The district court held that Fischer was operating as Lands’ End’s agent in accessing Plaintiffs software and thus concluded that Plaintiffs claims against Defendants arising out of Fischer’s accessing of Plaintiffs software could not proceed. The district court reasoned that “Lands’ End directed and controlled Fischer’s access of the software, and Fischer provided the results of his access directly to Lands' End.”
Before the district court, Plaintiff agreed that the interpretation of the release clause in the Settlement Agreement was potentially case-dispositive and should be decided by the district court as a matter of summary judgment based on those undisputed facts that were before the district court. On appeal, however, Plaintiff now argues that notwithstanding the above stipulation, the district court usurped the jury’s fact-finding role by interpreting the release based on those same facts. We disagree.
First, Plaintiff characterizes as a disputed material fact the district court’s determination that Fisher acted as an agent of Lands’ End in extracting its personnel files from its system. Because Ceridian paid part of Fisher’s compensation,3 Plaintiff argues that Fisher was not Land’s end’s agent. Plaintiffs contention fails. First, the district court expressly acknowledged that Fischer was compensated in part by Ceridian. The district court correctly concluded that Fischer’s compensation scheme, however, did not create a genuine issue of material fact as to whether Lands’ End controlled Fischer because an agent can be beholden to more than one principal.

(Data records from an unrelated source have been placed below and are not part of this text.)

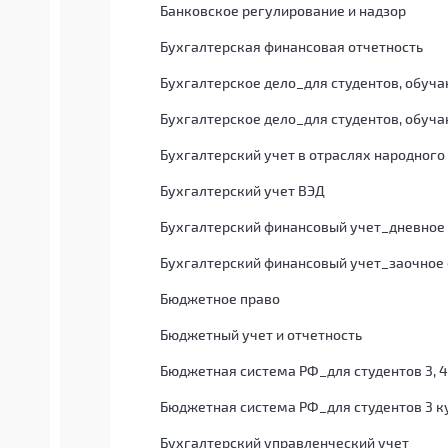
Банковское регулирование и надзор
Бухгалтерская финансовая отчетность
Бухгалтерское дело_для студентов, обуч
Бухгалтерское дело_для студентов, обуч
Бухгалтерский учет в отраслях народного
Бухгалтерский учет ВЭД
Бухгалтерский финансовый учет_дневное
Бухгалтерский финансовый учет_заочное
Бюджетное право
Бюджетный учет и отчетность
Бюджетная система РФ_для студентов 3, 4
Бюджетная система РФ_для студентов 3 к
Бухгалтерский управленческий учет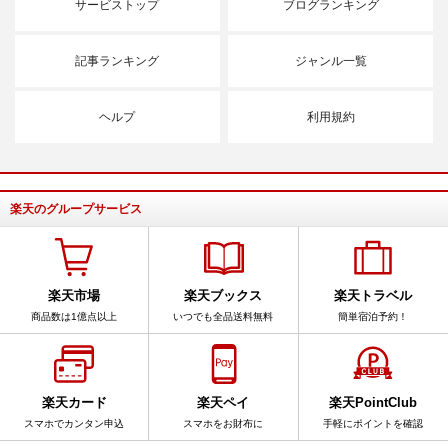
サービストップ
ブログランキング
記事ランキング
ジャンル一覧
ヘルプ
利用規約
楽天のグループサービス
楽天市場
楽天ブックス
楽天トラベル
商品数は1億点以上
いつでも全品送料無料
簡単宿泊予約！
楽天カード
楽天ペイ
楽天PointClub
スマホでカンタン申込
スマホをお財布に
手軽にポイントを確認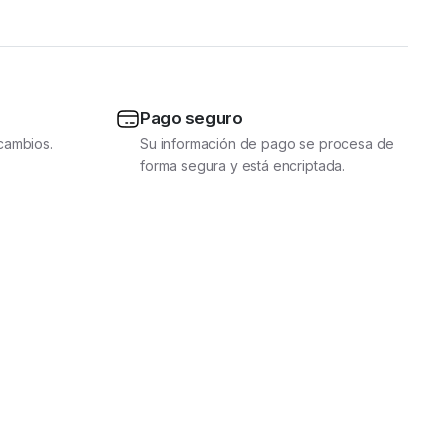
Pago seguro
cambios.
Su información de pago se procesa de
forma segura y está encriptada.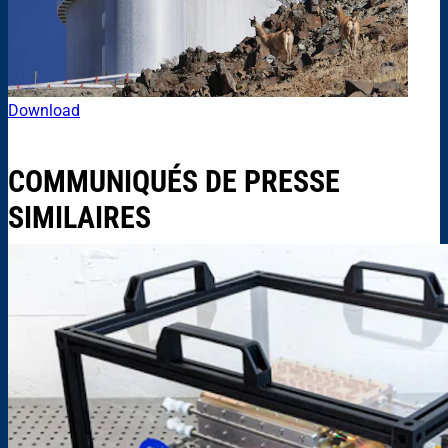
Download
COMMUNIQUÉS DE PRESSE
SIMILAIRES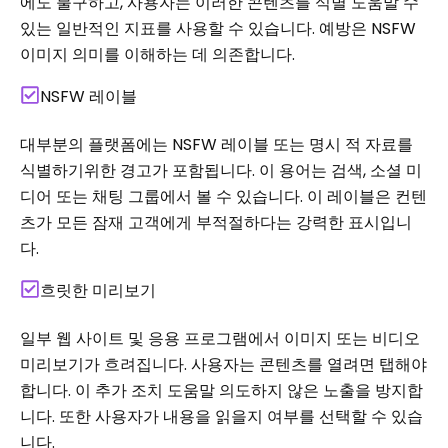
에도 불구하고, 사용자는 이러한 콘텐츠를 식별 도움말 수
있는 일반적인 지표를 사용할 수 있습니다. 예방은 NSFW
이미지 의미를 이해하는 데 의존합니다.
NSFW 레이블
대부분의 플랫폼에는 NSFW 레이블 또는 명시 적 자료를
식별하기위한 경고가 포함됩니다. 이 용어는 검색, 소셜 미
디어 또는 채팅 그룹에서 볼 수 있습니다. 이 레이블은 컨텐
츠가 모든 잠재 고객에게 부적절하다는 강력한 표시입니
다.
흐릿한 미리보기
일부 웹 사이트 및 응용 프로그램에서 이미지 또는 비디오
미리보기가 흐려집니다. 사용자는 콘텐츠를 열려면 탭해야
합니다. 이 추가 조치 도움말 의도하지 않은 노출을 방지합
니다. 또한 사용자가 내용을 읽을지 여부를 선택할 수 있습
니다.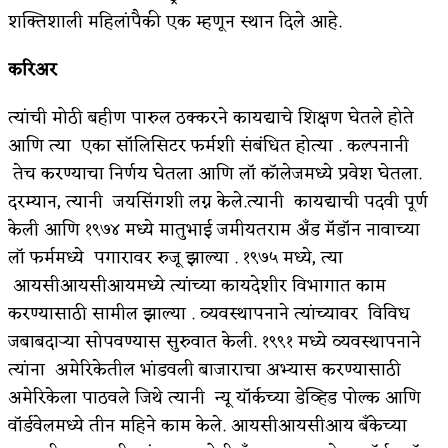
शक्तिशाली महिलांपैकी एक म्हणून स्थान दिले आहे.
अपूर्ण कथा
करिअर
बुडीच खटलं – संयुक्त कुटुंब का गरजेचं?
त्यांची मोठी बहीण पारुल ठक्करने कायद्याचे शिक्षण घेतले होते
आणि त्या एका सॉलिसिटर फर्मशी संबंधित होत्या . कल्पनानी
तेच करण्याचा निर्णय घेतला आणि लॉ कॉलेजमध्ये प्रवेश घेतला.
दरम्यान, त्यानी जयसिंगशी लग्न केले.त्यानी कायद्याची पदवी पूर्ण
केली आणि १९७४ मध्ये मातुभाई जमीयतराम अँड मॅडॉन नावाच्या
लॉ फर्ममध्ये पगारावर रुजू झाल्या . १९७५ मध्ये, त्या
आयसीआयसीआयमध्ये त्यांच्या कायदेशीर विभागात काम
करण्यासाठी सामील झाल्या . व्यवस्थापनाने त्यांच्यावर विविध
जबाबदाऱ्या सोपवण्यास सुरुवात केली. १९९१ मध्ये व्यवस्थापनाने
त्यांना अमेरिकेतील भांडवली बाजाराचा अभ्यास करण्यासाठी
अमेरिकेला पाठवले जिथे त्यानी न्यू यॉर्कच्या डेव्हिड पोल्क आणि
वॉर्डवेलमध्ये तीन महिने काम केले. आयसीआयसीआय बँकेच्या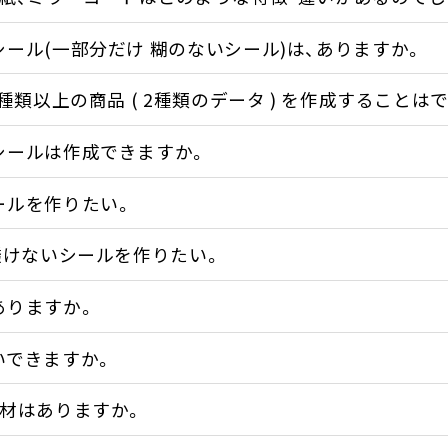
ール(一部分だけ 糊のないシール)は、ありますか。
2種類以上の商品 ( 2種類のデータ ) を作成することは
シールは作成できますか。
ールを作りたい。
透けないシールを作りたい。
ありますか。
いできますか。
素材はありますか。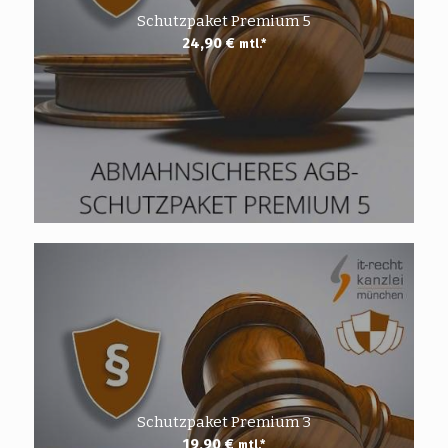
Schutzpaket Premium 5
24,90
€
mtl.*
Schutzpaket Premium 3
19,90
€
mtl.*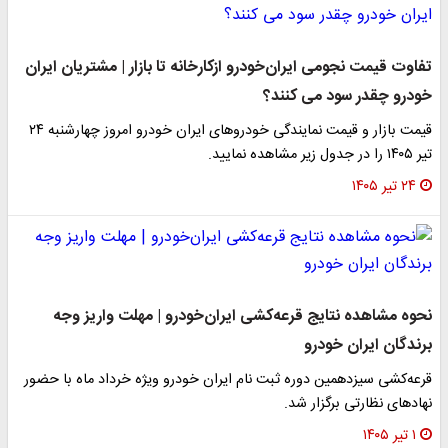
تفاوت قیمت نجومی ایران‌خودرو ازکارخانه تا بازار | مشتریان ایران
خودرو چقدر سود می کنند؟
قیمت بازار و قیمت نمایندگی خودروهای ایران خودرو امروز چهارشنبه ۲۴
تیر ۱۴۰۵ را در جدول زیر مشاهده نمایید.
۲۴ تیر ۱۴۰۵
نحوه مشاهده نتایج قرعه‌کشی ایران‌خودرو | مهلت واریز وجه
برندگان ایران خودرو
قرعه‌کشی سیزدهمین دوره ثبت نام ایران خودرو ویژه خرداد ماه با حضور
نهاد‌های نظارتی برگزار شد.
۱ تیر ۱۴۰۵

See Restatement (Third) of Agency § 3.14. The question, however, was whether Fisher’s work was subject to Land’s End control and its consent to Fisher’s actions. The undisputed facts establish that it was. Fisher extracted Land’s End’s data as the latter instructed him to do, and he provided that data directly to Land’s End. He performed only those tasks that Land’s End told him to do, and he stopped running data extractions when Land’s End directed him to cease. Plaintiff has not pointed to any evidence to the contrary.

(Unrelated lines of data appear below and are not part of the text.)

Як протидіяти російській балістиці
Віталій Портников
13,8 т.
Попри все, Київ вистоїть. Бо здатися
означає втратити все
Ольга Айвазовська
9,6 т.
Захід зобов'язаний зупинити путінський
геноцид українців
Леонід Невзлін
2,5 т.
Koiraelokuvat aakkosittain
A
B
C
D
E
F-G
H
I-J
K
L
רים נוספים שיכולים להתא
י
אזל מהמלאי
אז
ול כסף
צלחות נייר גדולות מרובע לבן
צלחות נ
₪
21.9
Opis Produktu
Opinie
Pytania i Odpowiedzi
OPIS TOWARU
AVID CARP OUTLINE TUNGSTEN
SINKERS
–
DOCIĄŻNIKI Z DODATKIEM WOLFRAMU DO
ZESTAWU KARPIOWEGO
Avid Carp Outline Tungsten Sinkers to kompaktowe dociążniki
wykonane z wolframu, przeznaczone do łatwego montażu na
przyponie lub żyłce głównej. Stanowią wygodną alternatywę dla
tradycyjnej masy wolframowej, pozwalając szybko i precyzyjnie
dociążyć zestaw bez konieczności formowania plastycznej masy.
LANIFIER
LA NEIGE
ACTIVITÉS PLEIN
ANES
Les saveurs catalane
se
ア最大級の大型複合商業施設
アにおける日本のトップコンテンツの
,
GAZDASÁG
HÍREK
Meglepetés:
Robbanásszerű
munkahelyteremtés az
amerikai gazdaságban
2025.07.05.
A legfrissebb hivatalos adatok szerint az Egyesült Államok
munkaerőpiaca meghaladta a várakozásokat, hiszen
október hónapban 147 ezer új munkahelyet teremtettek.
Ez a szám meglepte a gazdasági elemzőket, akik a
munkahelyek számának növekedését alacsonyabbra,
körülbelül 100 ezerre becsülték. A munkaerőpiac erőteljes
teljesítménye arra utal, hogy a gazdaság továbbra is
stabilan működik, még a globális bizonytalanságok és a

Accordingly, the district correctly concluded that Fisher acted as the agent of *871Lands’ End in performing his work. Further, as earlier noted, because Fisher was the only person or entity to perform the file extractions at issue, his allegedly infringing actions were performed by an agent of Land’s End, whose actions triggered no additional liability, given the release clause of the Settlement Agreement.
III. CONCLUSION
For the foregoing reasons, we AFFIRM the district court’s grant of summary judgment to Defendants..
. Before the district court, Defendants argued that Wisconsin law governs the contract interpretation issues in this action, whereas Plaintiff argued that Georgia law governs. The district court held that Wisconsin law applies, albeit noting “no meaningful distinction between the application of Wisconsin or Georgia law to the issue at hand,” Plaintiff does not now dispute the court’s decision. Accordingly, we also apply Wisconsin law.
. The district court concluded, and Plaintiff does not dispute on appeal, that Fischer was the only individual to access Plaintiffs software after the expiration of the Licensing Agreement. Thus, any liability Defendants might face would necessarily arise solely from Fischer's use of the software.
. Plaintiff offers no evidence that Ceridian played any role in directing Fischer’s work.